Toru Takemitsu Composition Award winners for 2024

Congratulations to Jingyu Chen (PhD candidate, Faculty of Music), on being awarded the 1st Prize at Toru Takemitsu Composition Award.

When screening the score for selection, judge Mark-Anthony Turnage wrote: "I was looking for clarity and variety and less reliance on gesture in the scores that were submitted. I had been hoping that there were some works submitted that concentrated on a single simple idea which was carried through to the end. Orchestral music is not always about large blocks of sound. When you have a large orchestra at your disposal it doesn’t mean all the players should be playing continually. We need relief and some strategic planning. Scores that use all the tessituras and most of the orchestra playing continually are dull. It takes bravery - and maybe experience - to do this and many young composers haven’t heard enough of their music to strike out in this direction. The final four pieces I selected have more rhythmic interest and not a reliance on texture and sections full of ascending and descending scales and long passages of harmonics. Although the four I chose have complex ideas they are not continually dense, they have more than continuous walls of sound. So there is air and lightness which relieves the density. I was looking for transparency and clarity of thought. I hope the final four will demonstrate, when they are played in the final concert, that to quote an old phrase ‘Variety is the spice of life’."

Upon awarding Nebula first prize Mark-Anthony Turnage noted: "This piece is, again, very beautifully scored, like everything. This had something that I found very touching. I didn’t see that when I selected the piece – I knew it was a strong piece but I didn't see that. That’s the thing about reading scores. With all these pieces it comes off the page when you actually hear it with the orchestra.
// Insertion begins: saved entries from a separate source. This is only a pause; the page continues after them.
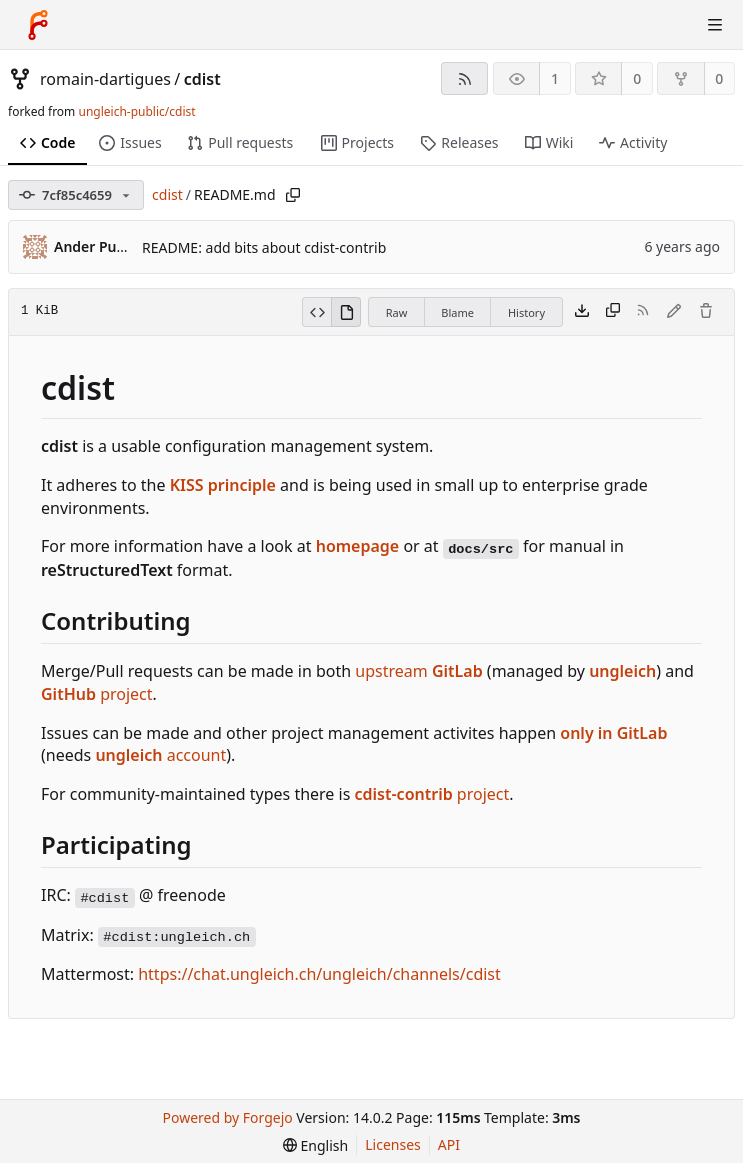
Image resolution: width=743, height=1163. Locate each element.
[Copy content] (613, 312)
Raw (397, 312)
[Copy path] (293, 195)
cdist (202, 79)
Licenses (393, 1144)
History (526, 312)
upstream (418, 671)
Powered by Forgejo (228, 1117)
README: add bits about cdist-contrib (264, 247)
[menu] (315, 1145)
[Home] (38, 25)
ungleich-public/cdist (136, 111)
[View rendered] (346, 312)
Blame (457, 312)
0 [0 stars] (637, 78)
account (160, 755)
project (97, 694)
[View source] (316, 312)
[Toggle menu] (715, 25)
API (449, 1144)
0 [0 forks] (719, 78)
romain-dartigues (105, 79)
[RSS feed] (464, 78)
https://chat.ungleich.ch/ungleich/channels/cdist (319, 974)
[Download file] (582, 312)
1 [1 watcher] (555, 78)
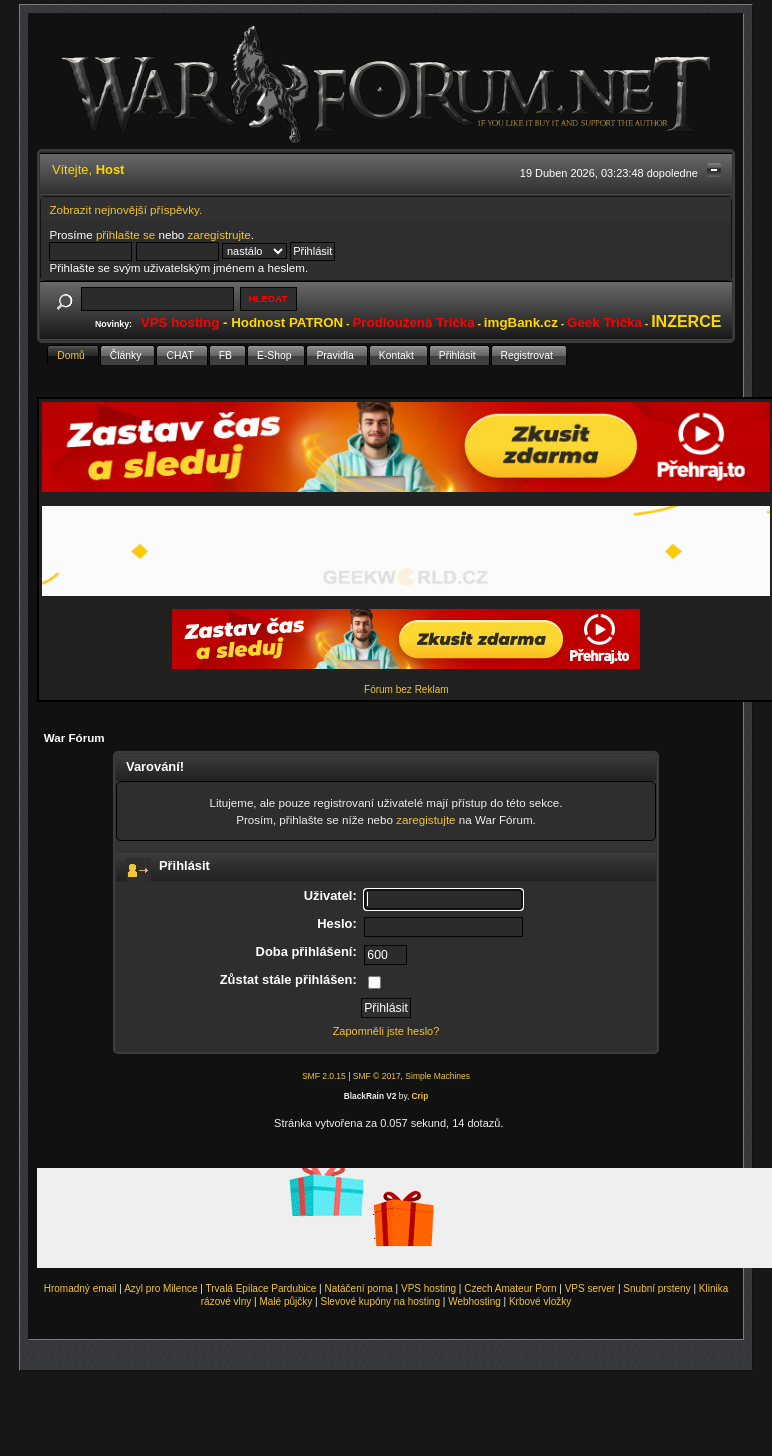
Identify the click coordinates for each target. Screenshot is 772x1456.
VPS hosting (428, 1288)
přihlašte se (125, 234)
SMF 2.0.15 (324, 1076)
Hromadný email (80, 1288)
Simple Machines (437, 1076)
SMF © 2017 (377, 1076)
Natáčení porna (358, 1288)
It’s a very interesting skill – and this sounds almost derogatory but it’s not – to almost be sentimental but not quite. And that’s a really hard thing to do, and she does it really well. So there was something very touching, and actually quite moving about some of the chords. I loved harmony. I found that both in the rehearsal and in the performance, and I think the last section is very special, the final bars are beautifully paced."

Nebula will be broadcast twice on NHK Japanese Radio next month.